▶ WHAT IS NEEDED
Gather the lines below that include the string "وبسایت", copying each in full.

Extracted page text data
####

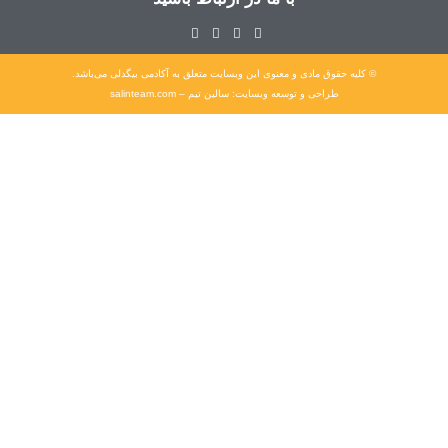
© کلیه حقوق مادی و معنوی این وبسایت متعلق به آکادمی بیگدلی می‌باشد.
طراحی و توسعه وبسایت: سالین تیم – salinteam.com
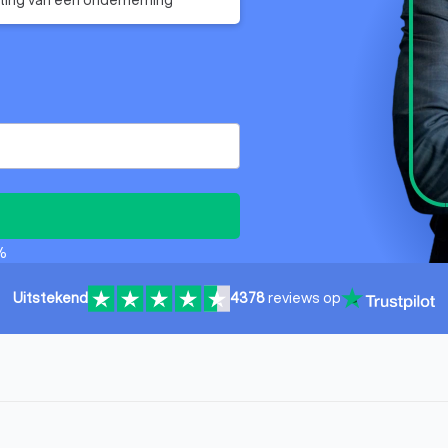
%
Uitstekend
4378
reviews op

####

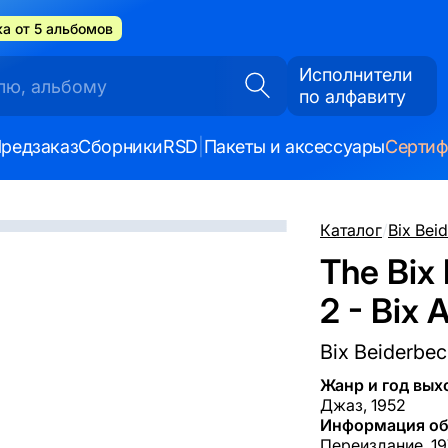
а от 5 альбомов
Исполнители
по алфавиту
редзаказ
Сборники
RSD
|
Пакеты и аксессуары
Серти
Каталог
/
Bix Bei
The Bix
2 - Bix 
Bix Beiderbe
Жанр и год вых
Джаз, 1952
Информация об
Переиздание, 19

####

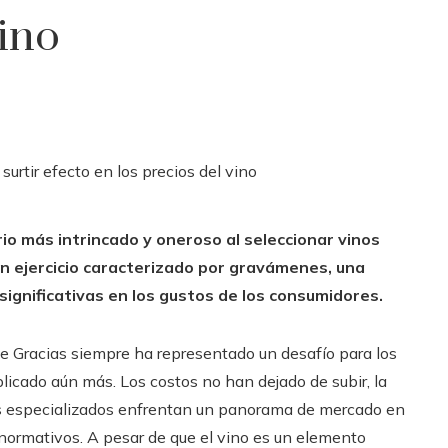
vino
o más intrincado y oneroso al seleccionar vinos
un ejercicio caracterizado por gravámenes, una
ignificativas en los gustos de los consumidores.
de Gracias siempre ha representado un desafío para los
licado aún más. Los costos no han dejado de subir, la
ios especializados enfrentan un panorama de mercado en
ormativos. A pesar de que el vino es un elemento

####

▶ RESULT OF THIS TASK
© کلیه حقوق مادی و معنوی این وبسایت متعلق به آکادمی بیگدلی می‌باشد.
طراحی و توسعه وبسایت: سالین تیم – salinteam.com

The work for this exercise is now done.